Biomaterial according to the present invention can be used in tissue engineering for example as a surface carrier of cells producing growth factors: if the nanofiber layer is made of non-degradable material and overgrown with cells on one side, these cells release growth factors that can penetrate the nanofiber layer. When the material thus prepared is deposited at the target site, growth factors are obtained without directing the target site to the cells. Example of use: skin covers covered with allogeneic fibroblasts, which, when applied to the wound, release healing factors.

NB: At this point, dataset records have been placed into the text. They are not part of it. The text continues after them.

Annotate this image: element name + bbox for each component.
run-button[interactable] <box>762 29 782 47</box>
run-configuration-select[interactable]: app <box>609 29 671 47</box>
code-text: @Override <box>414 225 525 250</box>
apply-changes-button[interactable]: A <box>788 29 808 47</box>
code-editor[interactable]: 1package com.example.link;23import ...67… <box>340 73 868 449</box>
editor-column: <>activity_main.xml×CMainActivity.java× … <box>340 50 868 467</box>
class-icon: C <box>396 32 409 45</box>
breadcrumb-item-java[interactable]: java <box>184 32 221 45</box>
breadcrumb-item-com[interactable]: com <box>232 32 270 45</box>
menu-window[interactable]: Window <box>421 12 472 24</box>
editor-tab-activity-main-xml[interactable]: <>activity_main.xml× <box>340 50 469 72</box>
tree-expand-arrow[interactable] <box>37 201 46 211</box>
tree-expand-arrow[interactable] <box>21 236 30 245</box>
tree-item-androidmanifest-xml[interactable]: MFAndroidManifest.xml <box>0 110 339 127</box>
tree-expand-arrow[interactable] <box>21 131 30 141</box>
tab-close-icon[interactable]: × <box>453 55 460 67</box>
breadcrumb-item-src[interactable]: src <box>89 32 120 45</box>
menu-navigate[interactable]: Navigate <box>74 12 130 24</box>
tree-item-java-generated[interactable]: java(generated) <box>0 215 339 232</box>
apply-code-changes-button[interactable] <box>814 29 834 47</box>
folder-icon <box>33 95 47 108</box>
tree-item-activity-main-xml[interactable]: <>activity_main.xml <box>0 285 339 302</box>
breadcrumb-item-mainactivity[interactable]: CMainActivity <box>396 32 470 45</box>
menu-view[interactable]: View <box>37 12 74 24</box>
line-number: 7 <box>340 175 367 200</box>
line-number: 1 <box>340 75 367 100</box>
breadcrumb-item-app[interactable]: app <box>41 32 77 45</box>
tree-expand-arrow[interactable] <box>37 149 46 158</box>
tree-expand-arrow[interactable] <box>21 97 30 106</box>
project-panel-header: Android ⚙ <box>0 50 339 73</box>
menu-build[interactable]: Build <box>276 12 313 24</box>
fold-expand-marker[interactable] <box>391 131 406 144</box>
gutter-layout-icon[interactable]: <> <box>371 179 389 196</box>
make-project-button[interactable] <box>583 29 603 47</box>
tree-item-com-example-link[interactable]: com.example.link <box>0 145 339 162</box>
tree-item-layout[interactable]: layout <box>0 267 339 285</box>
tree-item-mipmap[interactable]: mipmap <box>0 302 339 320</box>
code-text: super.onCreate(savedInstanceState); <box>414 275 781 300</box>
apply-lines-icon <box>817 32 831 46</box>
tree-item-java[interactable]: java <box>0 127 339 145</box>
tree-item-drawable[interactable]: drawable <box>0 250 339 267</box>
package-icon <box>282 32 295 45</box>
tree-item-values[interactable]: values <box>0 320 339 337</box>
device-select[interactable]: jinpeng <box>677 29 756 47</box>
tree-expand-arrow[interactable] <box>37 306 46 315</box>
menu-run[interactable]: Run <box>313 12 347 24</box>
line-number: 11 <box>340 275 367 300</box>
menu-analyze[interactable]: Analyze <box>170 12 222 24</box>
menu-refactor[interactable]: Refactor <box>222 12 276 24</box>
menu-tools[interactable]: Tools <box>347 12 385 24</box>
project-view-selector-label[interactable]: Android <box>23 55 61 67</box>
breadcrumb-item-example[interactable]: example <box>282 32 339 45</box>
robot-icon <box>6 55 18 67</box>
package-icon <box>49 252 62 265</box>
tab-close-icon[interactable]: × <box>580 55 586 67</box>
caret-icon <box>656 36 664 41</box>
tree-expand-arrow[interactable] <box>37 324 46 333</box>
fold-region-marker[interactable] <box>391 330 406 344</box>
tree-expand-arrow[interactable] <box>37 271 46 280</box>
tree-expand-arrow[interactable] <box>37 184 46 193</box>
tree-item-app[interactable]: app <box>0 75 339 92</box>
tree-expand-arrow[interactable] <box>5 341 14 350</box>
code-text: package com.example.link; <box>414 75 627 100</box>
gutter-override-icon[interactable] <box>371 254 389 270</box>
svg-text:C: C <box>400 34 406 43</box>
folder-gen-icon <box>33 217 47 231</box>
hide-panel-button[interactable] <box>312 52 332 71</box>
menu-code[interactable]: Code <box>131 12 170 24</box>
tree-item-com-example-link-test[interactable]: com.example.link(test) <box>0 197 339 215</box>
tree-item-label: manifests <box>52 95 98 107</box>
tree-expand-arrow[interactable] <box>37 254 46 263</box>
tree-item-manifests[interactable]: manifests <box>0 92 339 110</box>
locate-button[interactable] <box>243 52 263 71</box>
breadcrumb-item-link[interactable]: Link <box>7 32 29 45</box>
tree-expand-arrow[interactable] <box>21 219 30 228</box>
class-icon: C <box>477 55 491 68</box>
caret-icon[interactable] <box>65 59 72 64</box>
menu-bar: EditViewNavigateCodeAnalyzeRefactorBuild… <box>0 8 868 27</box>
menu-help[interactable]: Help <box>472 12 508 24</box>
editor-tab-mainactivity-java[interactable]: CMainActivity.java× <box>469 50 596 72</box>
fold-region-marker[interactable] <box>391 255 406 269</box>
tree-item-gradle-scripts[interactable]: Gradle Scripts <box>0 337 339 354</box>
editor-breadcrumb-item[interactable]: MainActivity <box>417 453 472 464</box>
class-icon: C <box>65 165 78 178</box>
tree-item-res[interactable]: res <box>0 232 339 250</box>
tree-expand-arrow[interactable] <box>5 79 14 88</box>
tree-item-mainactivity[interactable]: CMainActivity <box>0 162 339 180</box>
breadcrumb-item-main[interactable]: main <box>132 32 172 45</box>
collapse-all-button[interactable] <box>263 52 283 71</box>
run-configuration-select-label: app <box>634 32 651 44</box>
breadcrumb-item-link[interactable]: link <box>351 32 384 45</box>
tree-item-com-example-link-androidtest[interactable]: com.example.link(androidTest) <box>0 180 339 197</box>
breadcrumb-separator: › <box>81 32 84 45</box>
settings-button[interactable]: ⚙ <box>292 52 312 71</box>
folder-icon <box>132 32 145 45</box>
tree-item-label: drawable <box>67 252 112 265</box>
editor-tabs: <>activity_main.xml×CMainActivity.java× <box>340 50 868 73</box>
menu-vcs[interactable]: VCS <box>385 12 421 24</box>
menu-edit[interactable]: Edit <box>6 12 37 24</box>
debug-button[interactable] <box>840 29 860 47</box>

The nanofibrous layer according to the present invention can also be used as a carrier of polarized cell cultures: if we leave the nanofiber layer on one side by the cells and place it on the interface of two media with different media composition, a polarized cell culture is formed. different surface properties from nanofibres and on the side facing nanofibres. Example of use: hepatic bioreactor.

Overview of pictures

Giant. 1 depicts human bone marrow stromal cells growing in a monolayer for tissue culture plastic. The black line represents the scale = 100 µm.

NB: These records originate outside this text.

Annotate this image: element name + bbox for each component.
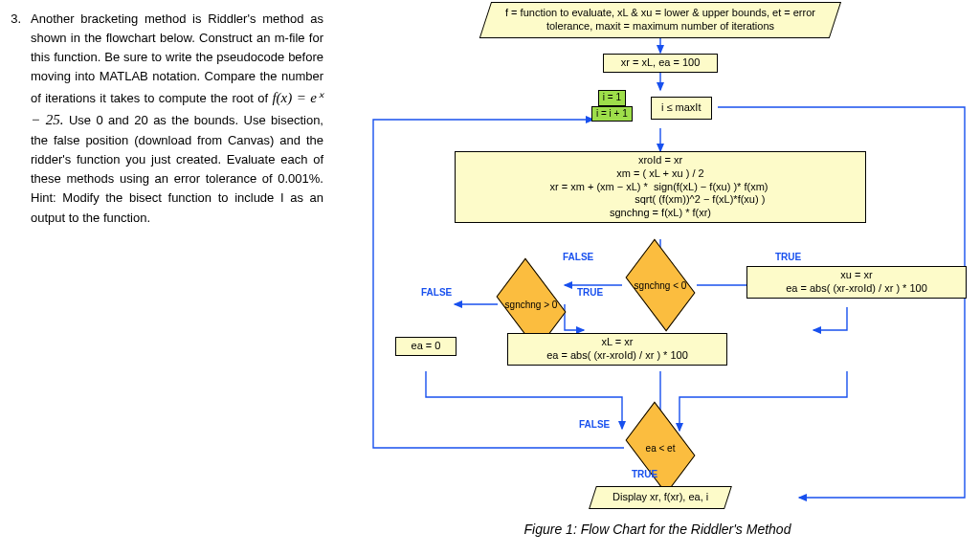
- decision-sgnchng-gt-0: sgnchng > 0: [498, 280, 565, 328]
- xl-text: xL = xr ea = abs( (xr-xroId) / xr ) * 10…: [546, 336, 688, 363]
- init-box: xr = xL, ea = 100: [603, 54, 718, 73]
- xu-box: xu = xr ea = abs( (xr-xroId) / xr ) * 10…: [746, 266, 967, 299]
- xl-box: xL = xr ea = abs( (xr-xroId) / xr ) * 10…: [507, 333, 727, 366]
- loop-cond-text: i ≤ maxIt: [661, 101, 702, 115]
- ea-zero-text: ea = 0: [412, 340, 441, 353]
- init-text: xr = xL, ea = 100: [621, 56, 701, 70]
- io-input-text: f = function to evaluate, xL & xu = lowe…: [505, 7, 815, 33]
- loop-condition: i ≤ maxIt: [651, 97, 712, 120]
- calc-box: xroId = xr xm = ( xL + xu ) / 2 xr = xm …: [455, 151, 866, 223]
- edge-true-2: TRUE: [577, 287, 603, 298]
- io-output: Display xr, f(xr), ea, i: [560, 486, 761, 509]
- problem-body: Another bracketing method is Riddler's m…: [31, 10, 323, 228]
- sgnchng-gt-label: sgnchng > 0: [505, 300, 558, 310]
- loop-increment: i = i + 1: [591, 106, 633, 122]
- edge-false-2: FALSE: [421, 287, 452, 298]
- problem-text-2: Use 0 and 20 as the bounds. Use bisectio…: [31, 113, 323, 225]
- edge-true-1: TRUE: [775, 252, 801, 262]
- decision-sgnchng-lt-0: sgnchng < 0: [627, 261, 694, 309]
- io-output-text: Display xr, f(xr), ea, i: [612, 491, 708, 504]
- flowchart: f = function to evaluate, xL & xu = lowe…: [335, 0, 980, 555]
- sgnchng-lt-label: sgnchng < 0: [635, 280, 687, 291]
- edge-false-1: FALSE: [563, 252, 593, 262]
- problem-number: 3.: [4, 10, 31, 228]
- figure-caption: Figure 1: Flow Chart for the Riddler's M…: [335, 522, 980, 537]
- edge-true-3: TRUE: [632, 469, 657, 479]
- ea-zero-box: ea = 0: [395, 337, 457, 356]
- calc-text: xroId = xr xm = ( xL + xu ) / 2 xr = xm …: [549, 154, 770, 220]
- loop-header: i = 1 i = i + 1: [591, 90, 633, 122]
- io-input: f = function to evaluate, xL & xu = lowe…: [450, 2, 871, 38]
- problem-text: 3. Another bracketing method is Riddler'…: [0, 0, 335, 555]
- decision-ea-lt-et: ea < et: [627, 424, 694, 472]
- loop-i-eq-1: i = 1: [598, 90, 626, 106]
- ea-lt-et-label: ea < et: [646, 443, 676, 454]
- edge-false-3: FALSE: [579, 419, 610, 430]
- xu-text: xu = xr ea = abs( (xr-xroId) / xr ) * 10…: [786, 269, 927, 296]
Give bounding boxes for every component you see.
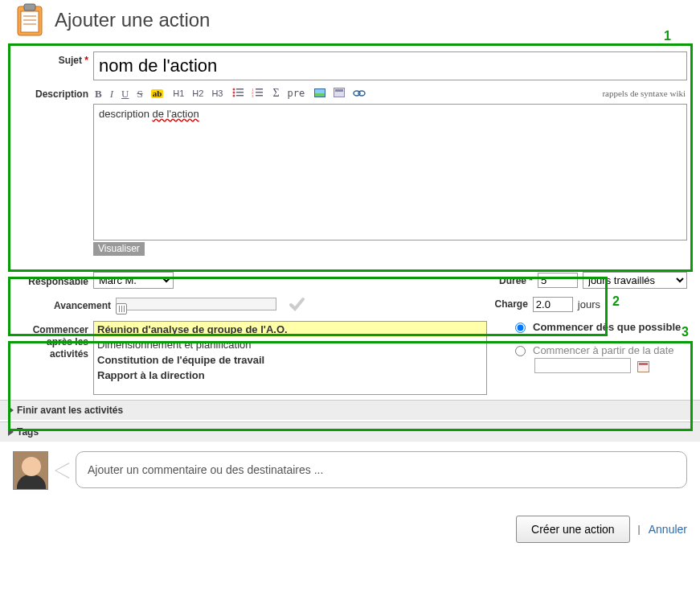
table-button[interactable] (334, 88, 345, 99)
svg-rect-1 (21, 11, 39, 32)
create-action-button[interactable]: Créer une action (516, 516, 630, 543)
annotation-number-1: 1 (664, 29, 671, 43)
calendar-icon[interactable] (637, 361, 649, 372)
annotation-number-3: 3 (682, 325, 689, 339)
avatar (13, 451, 48, 490)
comment-input[interactable]: Ajouter un commentaire ou des destinatai… (76, 451, 687, 488)
page-title: Ajouter une action (55, 9, 210, 31)
page-header: Ajouter une action (0, 0, 700, 45)
annotation-number-2: 2 (612, 294, 620, 309)
clipboard-icon (13, 3, 47, 37)
progress-slider[interactable] (116, 298, 276, 310)
cancel-link[interactable]: Annuler (649, 523, 687, 536)
speech-pointer-icon (55, 462, 69, 479)
svg-rect-2 (24, 4, 35, 10)
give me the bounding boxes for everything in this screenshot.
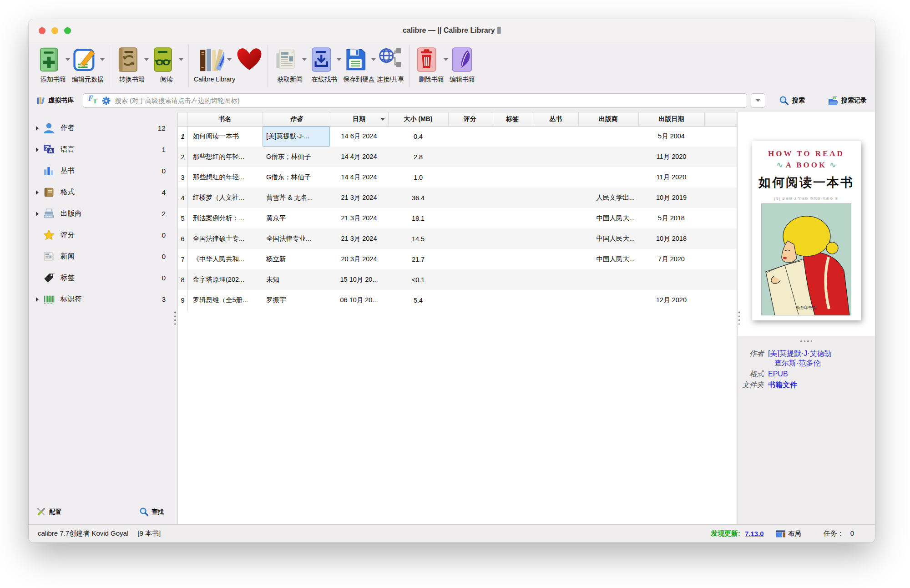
get-books-button[interactable]: 在线找书	[308, 43, 341, 84]
cell-pubdate[interactable]: 5月 2018	[638, 208, 704, 228]
cell-date[interactable]: 14 4月 2024	[330, 147, 388, 167]
cell-authors-selected[interactable]: [美]莫提默·J·...	[263, 126, 330, 147]
cell-title[interactable]: 全国法律硕士专...	[187, 228, 263, 249]
cell-size[interactable]: 36.4	[388, 188, 448, 208]
cell-tags[interactable]	[492, 269, 533, 290]
dropdown-arrow-icon[interactable]	[337, 58, 341, 61]
format-link[interactable]: EPUB	[768, 370, 832, 379]
edit-book-button[interactable]: 编辑书籍	[449, 43, 475, 84]
header-series[interactable]: 丛书	[533, 112, 578, 126]
cell-rating[interactable]	[448, 167, 492, 188]
cell-publisher[interactable]	[578, 126, 638, 147]
cell-tags[interactable]	[492, 208, 533, 228]
save-to-disk-button[interactable]: 保存到硬盘	[342, 43, 376, 84]
cell-rating[interactable]	[448, 147, 492, 167]
expand-arrow-icon[interactable]	[33, 126, 41, 131]
remove-books-button[interactable]: 删除书籍	[415, 43, 448, 84]
sidebar-item-news[interactable]: 新闻 0	[29, 246, 177, 267]
dropdown-arrow-icon[interactable]	[144, 58, 149, 61]
dropdown-arrow-icon[interactable]	[444, 58, 448, 61]
cell-size[interactable]: 0.4	[388, 126, 448, 147]
cell-series[interactable]	[533, 167, 578, 188]
cell-size[interactable]: 18.1	[388, 208, 448, 228]
cell-rating[interactable]	[448, 249, 492, 269]
cell-series[interactable]	[533, 147, 578, 167]
cell-title[interactable]: 罗辑思维（全5册...	[187, 290, 263, 310]
expand-arrow-icon[interactable]	[33, 147, 41, 152]
header-size[interactable]: 大小 (MB)	[388, 112, 448, 126]
author-link[interactable]: 查尔斯·范多伦	[768, 359, 832, 368]
cell-authors[interactable]: 未知	[263, 269, 330, 290]
search-button[interactable]: 搜索	[779, 96, 805, 106]
sidebar-item-formats[interactable]: 格式 4	[29, 182, 177, 203]
expand-arrow-icon[interactable]	[33, 190, 41, 195]
cell-date[interactable]: 20 3月 2024	[330, 249, 388, 269]
cell-series[interactable]	[533, 290, 578, 310]
cell-date[interactable]: 21 3月 2024	[330, 208, 388, 228]
configure-button[interactable]: 配置	[36, 507, 61, 517]
saved-searches-button[interactable]: 搜索记录	[828, 96, 867, 106]
cell-authors[interactable]: 杨立新	[263, 249, 330, 269]
edit-metadata-button[interactable]: 编辑元数据	[71, 43, 105, 84]
fulltext-search-icon[interactable]: F T	[88, 96, 98, 106]
dropdown-arrow-icon[interactable]	[179, 58, 183, 61]
sidebar-item-tags[interactable]: 标签 0	[29, 267, 177, 289]
cell-pubdate[interactable]: 5月 2004	[638, 126, 704, 147]
close-button[interactable]	[39, 27, 46, 34]
cell-pubdate[interactable]: 7月 2020	[638, 249, 704, 269]
sidebar-item-languages[interactable]: A 语言 1	[29, 139, 177, 160]
cell-title[interactable]: 刑法案例分析：...	[187, 208, 263, 228]
cell-authors[interactable]: G僧东；林仙子	[263, 147, 330, 167]
cell-authors[interactable]: 罗振宇	[263, 290, 330, 310]
cell-pubdate[interactable]: 12月 2020	[638, 290, 704, 310]
cell-rating[interactable]	[448, 290, 492, 310]
dropdown-arrow-icon[interactable]	[302, 58, 307, 61]
cell-title[interactable]: 那些想红的年轻...	[187, 167, 263, 188]
sidebar-item-rating[interactable]: 评分 0	[29, 224, 177, 246]
cell-publisher[interactable]	[578, 290, 638, 310]
cell-title[interactable]: 如何阅读一本书	[187, 126, 263, 147]
cell-date[interactable]: 15 10月 20...	[330, 269, 388, 290]
cell-size[interactable]: 1.0	[388, 167, 448, 188]
sidebar-item-authors[interactable]: 作者 12	[29, 117, 177, 139]
add-books-button[interactable]: 添加书籍	[36, 43, 70, 84]
header-title[interactable]: 书名	[187, 112, 263, 126]
cell-tags[interactable]	[492, 249, 533, 269]
donate-button[interactable]	[236, 43, 263, 76]
table-row[interactable]: 9 罗辑思维（全5册... 罗振宇 06 10月 20... 5.4 12月 2…	[178, 290, 737, 310]
sidebar-splitter-handle[interactable]	[174, 312, 176, 325]
cell-publisher[interactable]	[578, 167, 638, 188]
details-splitter-handle[interactable]	[738, 312, 740, 325]
table-row[interactable]: 5 刑法案例分析：... 黄京平 21 3月 2024 18.1 中国人民大..…	[178, 208, 737, 228]
header-pubdate[interactable]: 出版日期	[638, 112, 704, 126]
cell-tags[interactable]	[492, 147, 533, 167]
cell-publisher[interactable]: 中国人民大...	[578, 249, 638, 269]
cell-authors[interactable]: 黄京平	[263, 208, 330, 228]
table-row[interactable]: 2 那些想红的年轻... G僧东；林仙子 14 4月 2024 2.8 11月 …	[178, 147, 737, 167]
cell-rating[interactable]	[448, 188, 492, 208]
cell-tags[interactable]	[492, 188, 533, 208]
cell-pubdate[interactable]: 11月 2020	[638, 167, 704, 188]
sidebar-item-series[interactable]: 丛书 0	[29, 160, 177, 182]
cell-title[interactable]: 红楼梦（人文社...	[187, 188, 263, 208]
cell-size[interactable]: <0.1	[388, 269, 448, 290]
sidebar-item-publisher[interactable]: 出版商 2	[29, 203, 177, 224]
table-row[interactable]: 3 那些想红的年轻... G僧东；林仙子 14 4月 2024 1.0 11月 …	[178, 167, 737, 188]
update-version-link[interactable]: 7.13.0	[745, 530, 764, 537]
table-row[interactable]: 1 如何阅读一本书 [美]莫提默·J·... 14 6月 2024 0.4 5月…	[178, 126, 737, 147]
header-tags[interactable]: 标签	[492, 112, 533, 126]
layout-button[interactable]: 布局	[776, 530, 801, 538]
cell-date[interactable]: 06 10月 20...	[330, 290, 388, 310]
cell-rating[interactable]	[448, 228, 492, 249]
cell-pubdate[interactable]: 10月 2018	[638, 228, 704, 249]
cell-tags[interactable]	[492, 228, 533, 249]
cell-rating[interactable]	[448, 208, 492, 228]
cell-size[interactable]: 14.5	[388, 228, 448, 249]
cell-authors[interactable]: G僧东；林仙子	[263, 167, 330, 188]
minimize-button[interactable]	[51, 27, 58, 34]
author-links[interactable]: [美]莫提默·J·艾德勒 查尔斯·范多伦	[768, 349, 832, 368]
cell-rating[interactable]	[448, 269, 492, 290]
cell-publisher[interactable]: 人民文学出...	[578, 188, 638, 208]
cell-pubdate[interactable]	[638, 269, 704, 290]
cell-date[interactable]: 21 3月 2024	[330, 228, 388, 249]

Giant. 2 shows human chondrocytes (arrow) growing on the surface of a 50 micrometer thick polylactide fiber. The black line represents the scale = 50 µm.

Giant. 3 shows a diagram of an electrospinning apparatus. Reference numerals used: 1 - metal cylinder, positive electrode, 2 - spinning layer of polymer solution, 3 - reservoir of polymer solution, 4 - textile substrate (support material), 5 - direction of nanofibers formation, 6 - negative grounded electrode, 7 - air suction and par.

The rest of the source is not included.